Keke Selo, "Erdoğan eğer başkanlık sistemini getirmek
istiyorsa o zaman bizim de federal devlet modelleri üzerinde
tartışma hakkımız olduğunu düşünüyorum" demiş.
Hayırdır, Selo'nun aklı üç ay sonra nihayet başına mı geliyor?
Daha 9 Haziran'da söyledik, "oturun AKP ile anlaşın"
diye...
Sıkı pazarlık edecektiniz, bize ne veriyorsun, karşılığında bizden
ne istiyorsun?
Başkanlık sistemiyse, onunla birlikte eyalet sistemi... Tıpkı ABD
gibi...
Ve de yeni bir anayasa hazırlayacak olan AKP-HDP koalisyonu!

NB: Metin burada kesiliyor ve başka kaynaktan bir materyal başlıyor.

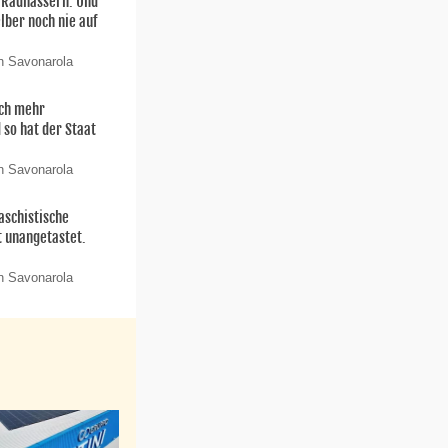
n Radhassern. Und
elber noch nie auf
n Savonarola
och mehr
 so hat der Staat
n Savonarola
aschistische
t unangetastet.
n Savonarola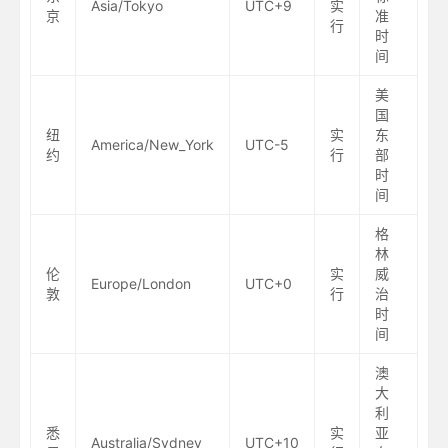
Asia/Tokyo
UTC+9
实
京
准
行
时
间
美
国
纽
实
东
America/New_York
UTC-5
约
行
部
时
间
格
林
伦
实
威
Europe/London
UTC+0
敦
行
治
时
间
澳
大
利
悉
实
亚
Australia/Sydney
UTC+10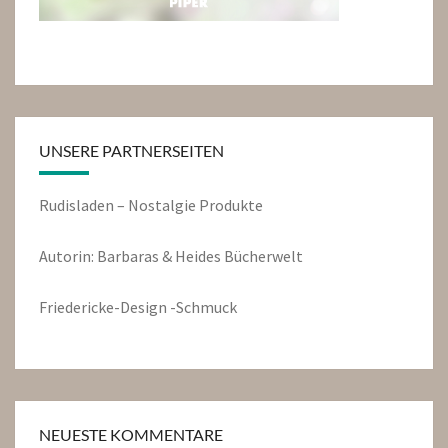
UNSERE PARTNERSEITEN
Rudisladen – Nostalgie Produkte
Autorin: Barbaras & Heides Bücherwelt
Friedericke-Design -Schmuck
NEUESTE KOMMENTARE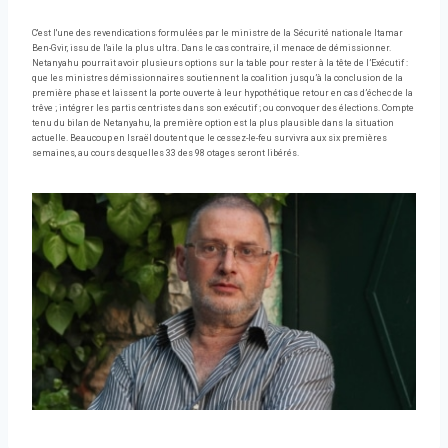
C'est l'une des revendications formulées par le ministre de la Sécurité nationale Itamar
Ben-Gvir, issu de l'aile la plus ultra. Dans le cas contraire, il menace de démissionner.
Netanyahu pourrait avoir plusieurs options sur la table pour rester à la tête de l’Exécutif :
que les ministres démissionnaires soutiennent la coalition jusqu’à la conclusion de la
première phase et laissent la porte ouverte à leur hypothétique retour en cas d’échec de la
trêve ; intégrer les partis centristes dans son exécutif ; ou convoquer des élections. Compte
tenu du bilan de Netanyahu, la première option est la plus plausible dans la situation
actuelle. Beaucoup en Israël doutent que le cessez-le-feu survivra aux six premières
semaines, au cours desquelles 33 des 98 otages seront libérés.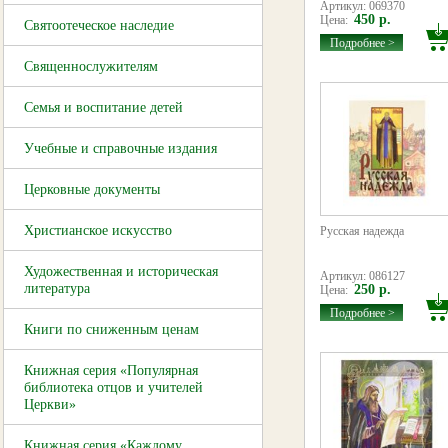
Артикул: 069370
450 р.
Цена:
Святоотеческое наследие
Подробнее >
Священнослужителям
Семья и воспитание детей
Учебные и справочные издания
Церковные документы
Христианское искусство
Русская надежда
Художественная и историческая
Артикул: 086127
литература
250 р.
Цена:
Подробнее >
Книги по сниженным ценам
Книжная серия «Популярная
библиотека отцов и учителей
Церкви»
Книжная серия «Каждому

Üç aydır bu kadar sıkıntı çekilmez, havanda su
dövülmezdi...
"İşbirliği şarttır" demiştik, umurunuzda bile olmadı. Tam tersine,
bütün köprüleri attınız. Ateşkesi bozdunuz, savaşa yeniden
başladınız.
Masayı bir kere daha tekmelediniz.
Fethullah'tan ve Amerikan gizli servisinden yemlenen üç-beş kart
serserinin etkisi altında kaldınız. "AKP'nin işi
bitti" diye düşündünüz herhalde...
Bu kadar sert bir cevap alacağınızı da tahmin edemediniz. Tokat
atmaya kalkıyorsunuz, tokat yiyince de ağlamaya koyuluyorsunuz.

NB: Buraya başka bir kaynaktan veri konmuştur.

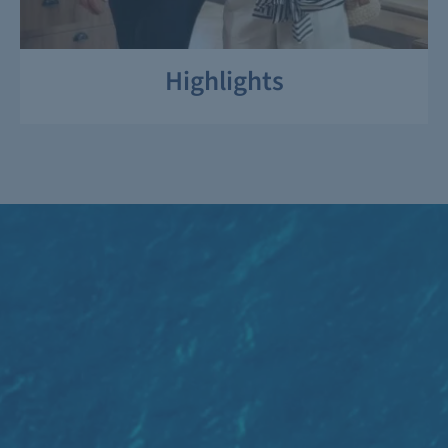
Highlights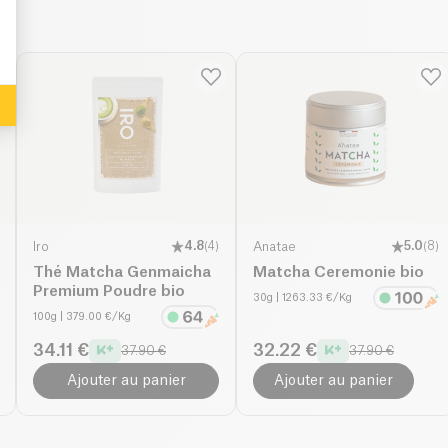
Iro
4.8
(
4
)
Anatae
5.0
(
8
)
Thé Matcha Genmaicha
Matcha Ceremonie bio
Premium Poudre bio
30g
| 1263.33 €/Kg
100g
| 379.00 €/Kg
34.11 €
32.22 €
37.90 €
37.90 €
Ajouter au panier
Ajouter au panier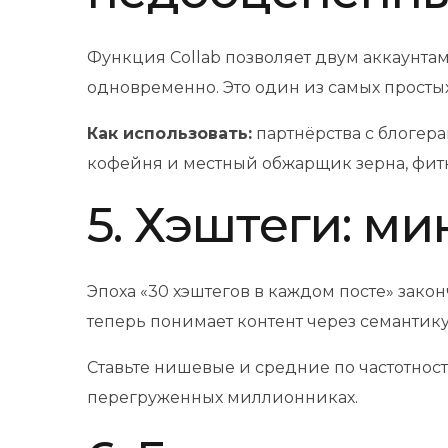
Функция Collab позволяет двум аккаунтам
одновременно. Это один из самых простых
Как использовать:
партнёрства с блогер
кофейня и местный обжарщик зерна, фитн
5. Хэштеги: ми
Эпоха «30 хэштегов в каждом посте» зако
теперь понимает контент через семантику с
Ставьте нишевые и средние по частотности
перегруженных миллионниках.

Bir anlaşma sağlanamazsa da, hiç olmazsa sağlanamayacağı ortaya
çıkardı. Silahları konuşturmadan, masa başında.
Hani ne oldu şimdi bütün o "yaptırmayacağız, yaptırmayacağız,
yaptırmayacağız"havaları?
Devlet de "bombalayacağız, bombalayacağız, bombalayacağız" deyince
mi ayaklarınız suya erdi? "Eyalet isteriz ama başkan
istemeyiz" politikasını Viyana'ya gömdün mü Keke Selo? Bunu
niçin haziranda beceremediniz de, şimdi yeniden seçimin ucu
görününce, ağustosta cırcır böceği gibi ötüyorsunuz?